Tennis’s first major of the year always presents unique challenges for ESPN — most notably, the extreme distance and time difference (16 hours) between Melbourne and ESPN headquarters in Bristol, CT.

“The time difference between Bristol and Melbourne is one of the challenges, and the distance also makes it challenging from a transmission, planning, and delivery side,” said Dennis Cleary, director, remote production operations. “However, the years of experience working this event from our operations teams both in Australia and in Bristol helps alleviate some of these challenges.”

ESPN used cabin space provided by Tennis Australia for four control rooms for ESPN’s primetime production, ITV (the six-screen mosaic on DirecTV), ESPN International, and Tennis Channel. Gearhouse Broadcast once again provided technical facilities for Tennis Australia’s host broadcast — as it did for ESPN’s host- and domestic-feed operations at the US Open.

As usual, ESPN selected an assortment of feeds from Tennis Australia and produced its domestic, international, and ITV broadcasts around those host feeds. Individual court feeds were also transmitted to Bristol for digital distribution.

“Having a single vendor in Gearhouse providing ESPN technical facilities and Tennis Australia host-broadcast facilities does provide efficiencies with onsite resources and engineering support,” noted Cleary.

In the first 10 days of the Australian Open, late-running matches extended ESPN’s live coverage by 15% over what had been scheduled

Given the more than 16,000 miles between Melbourne and Bristol, ESPN had to deal with a 115-ms delay for communications and two seconds for video over fibre. In addition, the distance meant that ESPN’s operations team had to be extra careful to ensure that all equipment was shipped on time.

“While planning for the tournament,” Cleary explained, “we need to make sure we have all of our shipments in line and in the hands of our vendor early so they can all arrive on time in Australia. If equipment breaks or something is forgotten, it is not easy to get something shipped from the US overnight.”

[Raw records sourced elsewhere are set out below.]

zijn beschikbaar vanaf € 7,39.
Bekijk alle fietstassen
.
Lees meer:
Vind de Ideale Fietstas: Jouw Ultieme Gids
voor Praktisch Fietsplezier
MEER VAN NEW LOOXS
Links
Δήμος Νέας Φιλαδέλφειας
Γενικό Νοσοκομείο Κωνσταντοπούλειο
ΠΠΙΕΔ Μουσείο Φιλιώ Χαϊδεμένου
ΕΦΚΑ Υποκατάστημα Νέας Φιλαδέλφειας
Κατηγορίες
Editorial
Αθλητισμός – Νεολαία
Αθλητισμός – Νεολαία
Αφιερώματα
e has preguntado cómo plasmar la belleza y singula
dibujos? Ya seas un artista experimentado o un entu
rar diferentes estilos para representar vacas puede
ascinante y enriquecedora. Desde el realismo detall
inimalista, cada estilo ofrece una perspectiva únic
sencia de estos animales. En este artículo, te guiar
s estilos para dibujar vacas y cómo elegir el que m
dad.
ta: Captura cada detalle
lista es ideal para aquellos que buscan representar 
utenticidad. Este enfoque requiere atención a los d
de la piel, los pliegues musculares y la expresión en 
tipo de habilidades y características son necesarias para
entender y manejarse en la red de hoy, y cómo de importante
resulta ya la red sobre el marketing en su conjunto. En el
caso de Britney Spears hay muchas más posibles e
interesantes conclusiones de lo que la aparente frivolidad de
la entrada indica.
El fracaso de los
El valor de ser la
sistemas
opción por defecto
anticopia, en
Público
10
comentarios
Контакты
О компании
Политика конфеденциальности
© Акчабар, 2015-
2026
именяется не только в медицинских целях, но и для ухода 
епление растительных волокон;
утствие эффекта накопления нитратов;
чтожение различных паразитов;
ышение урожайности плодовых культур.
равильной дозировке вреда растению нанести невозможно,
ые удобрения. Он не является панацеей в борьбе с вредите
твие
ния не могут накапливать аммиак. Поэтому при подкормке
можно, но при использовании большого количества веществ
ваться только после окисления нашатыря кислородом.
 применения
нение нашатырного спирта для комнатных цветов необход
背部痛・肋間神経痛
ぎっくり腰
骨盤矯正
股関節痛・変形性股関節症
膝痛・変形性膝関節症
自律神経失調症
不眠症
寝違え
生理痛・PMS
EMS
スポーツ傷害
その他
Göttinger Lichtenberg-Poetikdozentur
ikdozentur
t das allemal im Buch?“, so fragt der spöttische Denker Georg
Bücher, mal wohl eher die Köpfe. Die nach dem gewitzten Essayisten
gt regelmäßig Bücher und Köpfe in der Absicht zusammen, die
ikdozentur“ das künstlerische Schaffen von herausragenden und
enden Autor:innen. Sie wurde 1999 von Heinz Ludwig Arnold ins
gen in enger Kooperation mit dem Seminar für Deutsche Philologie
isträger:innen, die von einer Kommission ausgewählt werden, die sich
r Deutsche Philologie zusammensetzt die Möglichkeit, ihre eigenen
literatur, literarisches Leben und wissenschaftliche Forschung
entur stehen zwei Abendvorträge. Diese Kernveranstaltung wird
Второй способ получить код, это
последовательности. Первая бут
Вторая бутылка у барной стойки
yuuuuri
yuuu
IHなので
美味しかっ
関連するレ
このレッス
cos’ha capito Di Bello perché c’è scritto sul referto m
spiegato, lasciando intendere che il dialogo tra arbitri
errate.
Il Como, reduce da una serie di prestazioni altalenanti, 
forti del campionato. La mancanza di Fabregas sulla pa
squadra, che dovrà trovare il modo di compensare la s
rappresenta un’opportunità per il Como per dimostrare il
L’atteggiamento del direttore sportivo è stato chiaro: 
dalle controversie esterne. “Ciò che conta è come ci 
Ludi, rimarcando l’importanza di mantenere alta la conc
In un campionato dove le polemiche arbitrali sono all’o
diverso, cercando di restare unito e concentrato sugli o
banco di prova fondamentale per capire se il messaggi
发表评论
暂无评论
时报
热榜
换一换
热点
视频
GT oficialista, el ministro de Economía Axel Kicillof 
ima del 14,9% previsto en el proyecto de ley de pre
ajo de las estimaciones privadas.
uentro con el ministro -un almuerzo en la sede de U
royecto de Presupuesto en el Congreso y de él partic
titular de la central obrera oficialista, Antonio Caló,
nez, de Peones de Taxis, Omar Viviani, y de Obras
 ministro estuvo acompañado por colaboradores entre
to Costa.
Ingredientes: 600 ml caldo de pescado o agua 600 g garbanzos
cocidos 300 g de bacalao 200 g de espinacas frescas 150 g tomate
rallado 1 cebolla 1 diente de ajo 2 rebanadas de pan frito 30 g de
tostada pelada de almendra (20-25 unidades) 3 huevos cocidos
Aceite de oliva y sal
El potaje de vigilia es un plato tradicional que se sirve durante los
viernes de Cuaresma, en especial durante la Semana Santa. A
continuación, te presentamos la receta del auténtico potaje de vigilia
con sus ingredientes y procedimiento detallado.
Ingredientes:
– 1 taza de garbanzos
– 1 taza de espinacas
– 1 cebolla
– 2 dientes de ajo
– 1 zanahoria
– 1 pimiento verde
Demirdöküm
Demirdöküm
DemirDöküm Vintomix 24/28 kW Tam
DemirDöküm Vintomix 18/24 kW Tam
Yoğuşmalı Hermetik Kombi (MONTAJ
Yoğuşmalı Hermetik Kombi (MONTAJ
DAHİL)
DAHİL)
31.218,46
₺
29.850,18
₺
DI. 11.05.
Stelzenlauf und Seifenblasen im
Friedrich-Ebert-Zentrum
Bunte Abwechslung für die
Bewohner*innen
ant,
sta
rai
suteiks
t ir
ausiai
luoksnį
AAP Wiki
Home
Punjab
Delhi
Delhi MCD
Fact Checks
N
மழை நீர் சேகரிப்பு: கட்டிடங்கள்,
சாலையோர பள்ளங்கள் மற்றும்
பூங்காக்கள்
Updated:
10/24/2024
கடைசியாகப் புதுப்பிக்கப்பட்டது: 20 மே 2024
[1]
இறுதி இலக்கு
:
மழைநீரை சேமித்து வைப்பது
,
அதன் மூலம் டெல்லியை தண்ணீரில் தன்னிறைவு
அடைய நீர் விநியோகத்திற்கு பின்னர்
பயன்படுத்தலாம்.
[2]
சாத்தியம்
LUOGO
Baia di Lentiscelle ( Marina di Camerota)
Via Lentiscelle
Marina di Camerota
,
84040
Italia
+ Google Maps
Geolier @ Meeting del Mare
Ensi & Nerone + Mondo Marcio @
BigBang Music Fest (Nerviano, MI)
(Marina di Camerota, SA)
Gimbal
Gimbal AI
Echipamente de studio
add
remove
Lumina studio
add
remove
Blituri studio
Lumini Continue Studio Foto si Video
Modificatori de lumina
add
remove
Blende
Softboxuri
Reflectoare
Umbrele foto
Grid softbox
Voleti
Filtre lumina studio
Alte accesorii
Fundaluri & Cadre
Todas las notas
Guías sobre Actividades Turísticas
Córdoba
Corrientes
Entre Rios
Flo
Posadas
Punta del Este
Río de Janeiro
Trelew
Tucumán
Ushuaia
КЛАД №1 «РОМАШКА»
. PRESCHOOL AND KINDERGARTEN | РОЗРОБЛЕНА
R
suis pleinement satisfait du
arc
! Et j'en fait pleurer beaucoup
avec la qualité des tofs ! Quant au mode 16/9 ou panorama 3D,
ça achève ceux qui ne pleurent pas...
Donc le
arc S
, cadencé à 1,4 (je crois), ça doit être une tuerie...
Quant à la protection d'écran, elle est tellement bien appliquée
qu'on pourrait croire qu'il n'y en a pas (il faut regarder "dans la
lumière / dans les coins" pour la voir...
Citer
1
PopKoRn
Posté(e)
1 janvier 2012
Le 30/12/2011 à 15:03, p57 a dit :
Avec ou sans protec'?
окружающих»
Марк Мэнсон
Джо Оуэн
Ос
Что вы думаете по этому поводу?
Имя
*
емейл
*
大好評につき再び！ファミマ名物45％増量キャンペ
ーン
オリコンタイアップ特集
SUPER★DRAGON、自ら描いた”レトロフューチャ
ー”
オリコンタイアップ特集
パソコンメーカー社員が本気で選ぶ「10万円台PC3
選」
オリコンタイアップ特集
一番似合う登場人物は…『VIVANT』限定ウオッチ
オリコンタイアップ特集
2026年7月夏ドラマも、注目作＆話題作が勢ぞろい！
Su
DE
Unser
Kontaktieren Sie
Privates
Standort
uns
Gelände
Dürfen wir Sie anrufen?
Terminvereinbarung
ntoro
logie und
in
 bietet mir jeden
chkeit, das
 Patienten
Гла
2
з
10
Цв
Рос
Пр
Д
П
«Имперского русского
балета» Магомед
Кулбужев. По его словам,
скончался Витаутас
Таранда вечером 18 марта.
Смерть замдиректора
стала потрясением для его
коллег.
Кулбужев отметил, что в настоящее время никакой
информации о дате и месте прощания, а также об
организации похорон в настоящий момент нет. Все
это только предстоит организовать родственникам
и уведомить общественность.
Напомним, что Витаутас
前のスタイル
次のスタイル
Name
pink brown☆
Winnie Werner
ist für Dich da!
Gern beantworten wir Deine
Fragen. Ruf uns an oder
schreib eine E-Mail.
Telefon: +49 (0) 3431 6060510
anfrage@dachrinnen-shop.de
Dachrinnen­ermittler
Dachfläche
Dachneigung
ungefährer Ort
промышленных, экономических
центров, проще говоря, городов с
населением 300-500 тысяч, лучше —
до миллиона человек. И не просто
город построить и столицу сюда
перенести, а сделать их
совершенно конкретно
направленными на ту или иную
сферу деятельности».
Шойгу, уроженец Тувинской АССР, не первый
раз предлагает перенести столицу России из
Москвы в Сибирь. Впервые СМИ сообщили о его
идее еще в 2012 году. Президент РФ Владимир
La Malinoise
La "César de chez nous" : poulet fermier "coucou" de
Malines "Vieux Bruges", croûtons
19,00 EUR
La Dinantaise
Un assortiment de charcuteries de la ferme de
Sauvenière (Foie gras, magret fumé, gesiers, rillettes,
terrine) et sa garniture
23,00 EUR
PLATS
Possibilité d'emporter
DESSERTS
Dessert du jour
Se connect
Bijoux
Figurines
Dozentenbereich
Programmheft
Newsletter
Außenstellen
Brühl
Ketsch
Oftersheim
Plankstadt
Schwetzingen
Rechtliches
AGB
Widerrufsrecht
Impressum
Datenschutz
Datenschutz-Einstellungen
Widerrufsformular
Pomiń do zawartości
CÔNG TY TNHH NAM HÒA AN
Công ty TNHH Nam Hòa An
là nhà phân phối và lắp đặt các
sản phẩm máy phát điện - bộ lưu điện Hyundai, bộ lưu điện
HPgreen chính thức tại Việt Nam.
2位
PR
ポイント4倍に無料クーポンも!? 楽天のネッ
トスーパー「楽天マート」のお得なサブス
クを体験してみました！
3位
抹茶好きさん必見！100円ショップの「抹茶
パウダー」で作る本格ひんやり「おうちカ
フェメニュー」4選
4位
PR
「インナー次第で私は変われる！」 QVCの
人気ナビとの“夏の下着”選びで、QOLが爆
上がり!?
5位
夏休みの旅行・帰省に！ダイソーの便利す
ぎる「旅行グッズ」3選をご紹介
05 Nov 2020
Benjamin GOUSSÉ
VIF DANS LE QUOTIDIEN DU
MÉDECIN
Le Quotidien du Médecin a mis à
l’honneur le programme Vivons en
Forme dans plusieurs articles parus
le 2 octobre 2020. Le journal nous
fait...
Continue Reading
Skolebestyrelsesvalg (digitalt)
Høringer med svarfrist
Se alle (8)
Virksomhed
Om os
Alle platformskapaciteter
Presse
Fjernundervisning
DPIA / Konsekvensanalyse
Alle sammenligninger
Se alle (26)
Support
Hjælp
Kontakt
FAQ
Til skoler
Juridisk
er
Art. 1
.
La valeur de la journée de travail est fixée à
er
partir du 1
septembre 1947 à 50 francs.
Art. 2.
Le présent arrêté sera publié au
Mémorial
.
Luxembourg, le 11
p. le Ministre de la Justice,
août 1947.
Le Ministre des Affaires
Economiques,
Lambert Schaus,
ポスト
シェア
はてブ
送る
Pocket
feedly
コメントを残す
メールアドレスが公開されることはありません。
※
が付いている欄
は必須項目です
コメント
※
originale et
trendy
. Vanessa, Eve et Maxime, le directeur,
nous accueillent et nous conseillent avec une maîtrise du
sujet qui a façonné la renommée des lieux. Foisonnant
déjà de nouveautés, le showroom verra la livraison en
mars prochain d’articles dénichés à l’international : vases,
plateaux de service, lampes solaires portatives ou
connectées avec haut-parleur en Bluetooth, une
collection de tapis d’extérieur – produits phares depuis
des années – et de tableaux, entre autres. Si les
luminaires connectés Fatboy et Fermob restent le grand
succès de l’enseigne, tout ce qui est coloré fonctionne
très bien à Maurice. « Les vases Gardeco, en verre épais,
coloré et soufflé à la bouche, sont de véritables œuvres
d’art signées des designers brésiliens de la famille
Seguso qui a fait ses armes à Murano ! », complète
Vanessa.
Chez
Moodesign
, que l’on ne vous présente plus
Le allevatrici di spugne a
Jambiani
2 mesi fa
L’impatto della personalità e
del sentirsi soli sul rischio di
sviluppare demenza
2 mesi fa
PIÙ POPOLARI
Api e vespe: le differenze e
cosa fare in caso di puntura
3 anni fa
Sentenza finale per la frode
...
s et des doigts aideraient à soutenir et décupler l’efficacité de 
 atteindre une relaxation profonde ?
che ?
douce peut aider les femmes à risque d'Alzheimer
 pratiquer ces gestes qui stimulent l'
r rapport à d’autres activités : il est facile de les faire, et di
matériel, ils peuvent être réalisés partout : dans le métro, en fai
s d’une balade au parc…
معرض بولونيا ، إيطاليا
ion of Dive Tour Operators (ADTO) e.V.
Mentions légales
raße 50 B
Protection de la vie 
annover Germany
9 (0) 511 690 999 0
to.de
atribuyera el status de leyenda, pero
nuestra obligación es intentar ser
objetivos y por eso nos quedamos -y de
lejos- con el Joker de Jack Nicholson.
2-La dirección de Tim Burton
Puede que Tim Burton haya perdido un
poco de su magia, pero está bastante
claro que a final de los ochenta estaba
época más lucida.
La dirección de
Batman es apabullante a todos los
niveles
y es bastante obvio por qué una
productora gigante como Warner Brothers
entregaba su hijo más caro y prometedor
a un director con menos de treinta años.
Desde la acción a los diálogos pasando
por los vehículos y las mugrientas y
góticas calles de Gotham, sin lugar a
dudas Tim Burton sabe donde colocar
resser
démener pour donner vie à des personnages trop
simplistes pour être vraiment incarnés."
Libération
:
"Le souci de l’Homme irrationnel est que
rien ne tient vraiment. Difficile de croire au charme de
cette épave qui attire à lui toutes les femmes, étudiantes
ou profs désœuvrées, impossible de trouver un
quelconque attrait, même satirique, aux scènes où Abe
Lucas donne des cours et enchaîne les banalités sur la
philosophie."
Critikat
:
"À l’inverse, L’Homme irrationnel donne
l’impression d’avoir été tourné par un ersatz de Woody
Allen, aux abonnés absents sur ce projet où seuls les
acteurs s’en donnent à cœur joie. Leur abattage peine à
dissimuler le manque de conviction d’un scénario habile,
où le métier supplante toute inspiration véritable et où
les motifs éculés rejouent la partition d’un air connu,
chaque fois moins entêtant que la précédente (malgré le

ESPN’s studio set in Melbourne was once again located on the gantry overlooking Garden Square. As for highlights of match coverage, ESPN again had access to Tennis Australia’s NetCam at Rod Laver, Margaret Court, and Melbourne arenas. A Spidercam wired aerial system was also deployed at Rod Laver Arena.

This year’s operation was led by manager Joalin Goff, senior operations coordinator Antonio Demasi, senior remote operations specialist Steve Raymond, remote operations specialist Sam Olsen, and senior operations producer Joa O’Connor — all of whom were onsite for a total of 27 days by the time the tournament concluded on Sunday.

“Over the past years,” said Cleary, “ESPN has continued to work with all of our vendors and production to find efficiencies while increasing the amount of content we produce and distribute across all of our platforms. I am very proud of our onsite operations team. Planning for the Australian Open, French Open, Wimbledon, and the US Open is a year-round commitment.”

ESPN’s production and operations teams worked as hard as ever in Melbourne, televising 110 hours of live coverage during the tournament’s first 10 days. Thanks to long-running matches’ extending the telecast windows into the morning hours, that coverage was 15% over the 95.5 hours scheduled. The teams’ efforts paid off: the audience for ESPN overnight live telecasts through the first 10 days was up 35% from a year ago, averaging 335,000 viewers vs. 249,000 in 2018.